Updated: Mon, Mar 30 2009. 12 00 AM IST
New Delhi: After a bruising year that saw domestic airlines defaulting on vendor and lease payments, carriers in India have pulled back at least one-third of the orders they had placed with plane makers for delivery this year, an analysis by Boeing Co. shows.
Commercial plane makers Boeing, Airbus SAS and Empresa Brasileira de Aeronautica SA (Embraer) expect to deliver some 57 aircraft to India this year, down from the 91 projected in mid-2008, according to research by the US plane maker reviewed by Mint.
Indian carriers are struggling to fill up seats amid overcapacity and slowing economic growth that are expected to saddle them with a collective loss of about $2 billion (Rs10,100 crore) in the fiscal year ending 31 March. In January, airlines filled just two-thirds, or 3.3 million, of their 5.06 million seats, showed the data collated by Boeing.
Also See Too Much Capacity (Graphic)
“One of the problems you hear—about the reasons for $1.5-2 billion losses in the industry—is that everybody is trying to sell (tickets) below cost. That’s not their choice because there is simply too much capacity,” said Dinesh Keskar, president of Boeing’s India unit. “And, when that happens, fares go down.”
In 2008, air passenger traffic in India fell after surging for the last six years. The airlines carried 43.3 million passengers in 2007, more than three times the 13.3 million flown in 2002. In 2008, the figure fell to 40.77 million.
Slumping passenger demand and record high prices of jet fuel prompted airlines across Asia to pull back several daily flights starting in the summer of 2008. Last year, India’s domestic airline capacity shrank by 8%. That compares with a 3.5% pull-back in Japan and an 18% addition in China.
Indian carriers also led a pack of 20 Asian carriers that significantly pared market capacity last year, according to Boeing. Between February this year and the same month of 2008, at least half of the 20 top airlines in Asia cut capacity.
India’s Kingfisher Airlines Ltd led the list of Asian carriers with a 17.1% reduction, followed by Singapore Airlines at 8.3%, Thai Airways at 7.7%, Jet Airways (India) Ltd and Japan’s All Nippon Airways Co. at 6.2% each, and National Aviation Co. of India Ltd-run Air India’s 5.3%.

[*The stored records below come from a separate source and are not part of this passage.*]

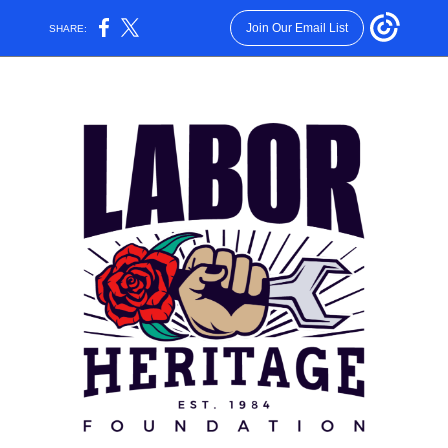
Join Our Email List
SHARE:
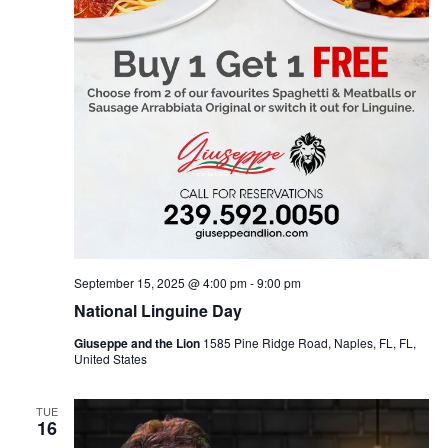
September 15, 2025 @ 4:00 pm
-
9:00 pm
National Linguine Day
Giuseppe and the Lion
1585 Pine Ridge Road, Naples, FL, FL,
United States
TUE
16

Air India has a fleet of 150 aircraft, followed by Jet with 111 (some of its planes have been leased out), and Kingfisher with 76. All three have seen their losses increase sharply.

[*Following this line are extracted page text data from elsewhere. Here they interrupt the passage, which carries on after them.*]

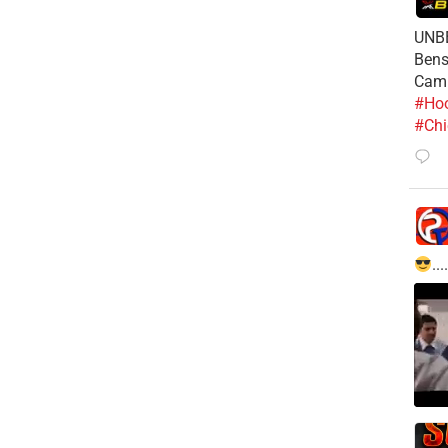
UNBE
Bens
Cam
#Hoo
#Chi
....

“This is probably tougher than what we saw in 9/11,” Airbus executive president, sales and marketing, Kiran Rao, said on the impact of the economic slowdown worldwide that is hurting the global travel industry. By 9/11, Rao was referring to the 11 September 2001 terror attacks in the US.
If there is a recovery in the economic situation by the end of the year, the air travel industry, which grew 5% annually in the years following 2001, could see growth picking up, Rao added.
Still, there will be several airlines in India adding planes to their fleets this year. As of July last year, there were orders placed for 68 Airbus planes, 22 Boeing aircraft and one Embraer, all scheduled for delivery this year.
By January, this numbers had shrunk to 32 orders for Airbus followed by Boeing’s 20, largely as a “result of deferrals and cancellations of orders”, as Keskar puts it. Embraer’s rose to five.
Jet Airways has deferred deliveries of one Boeing-made 777 and 737 each. Boeing’s 20 planes on order for this year do not include the 787 Dreamliner planes purchased by Air India, deliveries of which have already been stalled because of production delays.
Airbus says it has adjusted its delivery schedule. “We have hectic time schedule but I think it’s very much under control for the Indian market, especially because it (downturn) came a little earlier than the rest of the world,” said Rao, adding that his company had been “able to absorb the few cancellations that we had on the Indian market”.
Smaller airlines such as Interglobe Aviation Pvt. Ltd-run IndiGo, SpiceJet Ltd and Paramount Airways Pvt. Ltd were the only ones that increased capacity by 13%, 8% and 73%, respectively, between February 2008 and February 2009.
Both Boeing and Airbus said they don’t expect any new orders from the Indian market any time soon, but continue to maintain their India market forecast which estimates that the country’s airlines would buy up to 1,100 planes over the next 20 years.